User Guide

  • 2021.1
  • 01/08/2021
  • Public Content

Data Collection

Before Intel® Cluster Checker can identify issues, it must first gather data from the cluster. Intel® Cluster Checker uses providers to collect data from the system and stores that data in a database. Framework definitions determine what data to collect by defining a set of data providers to run.
Running Data Collection
The
clck
program triggers data collection followed immediately by analysis. The
clck-collect
program only triggers data collection.
Typical invocation of the collect commands is:
clck-collect
<options>
By default, Intel® Cluster Checker will collect and analyze data to evaluate the health of the cluster using the
health_base
framework definition.
Limiting the run of data collection as root will prevent problems from running data providers. There may be cases in which running as root is necessary, such as when a provider is attempting to access a tool that is not available to a non-privileged user on a system, but limiting running as root as much as possible is recommended.
Framework Definitions
Framework Definitions, further detailed in the
Framework Definitions
chapter, can be used to select which providers run when running
clck
or
clck-collect
. Framework Definitions can be specified through the command line by using the
-F
/
--framework-definition
command line option. For example, to run
myFramework.xml
, the following command can be used:
clck-collect
<options>
-F
/path/to/myFramework.xml
Custom Framework Definitions can also be specified in the configuration file
/opt/intel/clck/20xy/etc/clck.xml
or
/opt/intel/oneapi/clck/2021.x/etc/clck.xml
. The following example shows how to declare the use of two custom Framework Definitions:
<configuration> <plugins> <framework_definitions> <framework_definition>/path/to/CustomFWD1/xml</framework_definition> <framework_definition>/path/to/CustomFWD2/xml</framework_definition> </framework_definitions> </plugins> ... <configuration>
For more information about Framework Definitions, see the
Framework Definitions
section in the Reference.
Selecting Nodes
The nodefile contains a list of line-separated cluster node hostnames. For compute nodes, the nodefile is a simple list of nodes. For instance, the nodefile provided by a cluster resource manager typically contains just compute nodes and may be used as-is. Intel® Xeon Phi™ coprocessors should be included in the nodefile as independent nodes.
The nodefile is specified using the
-f
file
command line option.
However, in some cases, nodes in the nodefile need to be annotated. The # symbol may be used to introduce comments in a nodefile. Annotations are specially formatted comments containing an annotation keyword following by a colon and a value. Annotations may alter the data collection behavior.
If no nodefile is specified for data collection (via
clck
or
clck-collect
), a Slurm query will be used to determine the available nodes.
Node Roles
The
role
annotation keyword is used to assign a node to one or more roles. A role describes the intended functionality of a node.
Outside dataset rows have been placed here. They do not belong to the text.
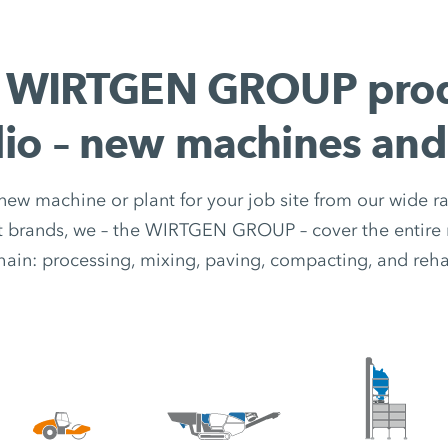
 WIRTGEN GROUP pro
lio – new machines and
 new machine or plant for your job site from our wide r
nt brands, we – the WIRTGEN GROUP – cover the entire 
hain: processing, mixing, paving, compacting, and rehab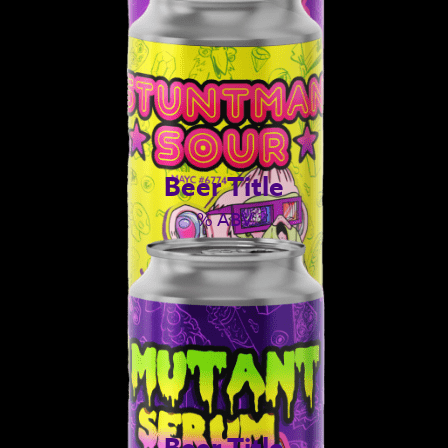
Beer Title
% ABV
Beer Title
For example, a node might be a compute node. If no role is explicitly assigned, by default a node is assumed to be a compute node. The role annotation may be repeated to assign a node multiple roles.
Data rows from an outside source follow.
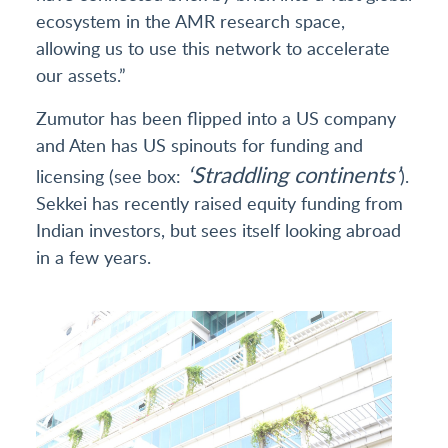
ecosystem in the AMR research space,
allowing us to use this network to accelerate
our assets.”
Zumutor has been flipped into a US company
and Aten has US spinouts for funding and
‘Straddling continents’
licensing (see box:
).
Sekkei has recently raised equity funding from
Indian investors, but sees itself looking abroad
in a few years.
For example, the following nodefile defines 4 nodes: node1 is a head and compute node; node2, node3, and node4 are compute nodes; and node5 is disabled.
node1 # role: head role: compute node2 # role: compute node3 # implicitly assumed to be a compute node node4 #node5
Some data providers will only run on nodes with certain roles. For example, data providers that measure performance typically only run on compute or enhanced nodes.
Valid node role values are described below.
  • boot - Provides software imaging / provisioning capabilities.
  • compute - Is a compute resource (mutually exclusive with
    enhanced
    ).
  • enhanced - Provides enhanced compute resources, for example, contains additional memory (mutually exclusive with compute).
  • external - Provides an external network interface.
  • head - Alias for the union of boot, external, job_schedule, login, network_address, and storage.
  • job_schedule - Provides resource manager / job scheduling capabilities.
  • login - Is an interactive login system.
  • network_address - Provides network address to the cluster, for example, DHCP.
  • storage - Provides network storage to the cluster, like NFS.
Subclusters
Some clusters contain groups of nodes, or subclusters, that are homogeneous within the subcluster but differ from the rest of the cluster. For example, one subcluster may be connected with Intel® Omni-Path Host Fabric Interface while the rest of the cluster uses Ethernet.
The
subcluster
annotation keyword is used to assign a node to a subcluster. A node may only belong to a single subcluster. If no subcluster is explicitly assigned, the node is placed into the default subcluster. The subcluster name is an arbitrary string.
For example, the following nodefile defines 2 subclusters, each with 4 compute nodes:
node1 # subcluster: eth node2 # subcluster: eth node3 # subcluster: eth node4 # subcluster: eth node5 # subcluster: ib node6 # subcluster: ib node7 # subcluster: ib node8 # subcluster: ib
By default, cluster data providers will not span subclusters. To override this behavior, use the following
clck-collect
command line option:
-S
/
--ignore-subclusters
Ignore subclusters when running cluster data providers. That is, cluster data providers will span subclusters. The default is not to span subclusters.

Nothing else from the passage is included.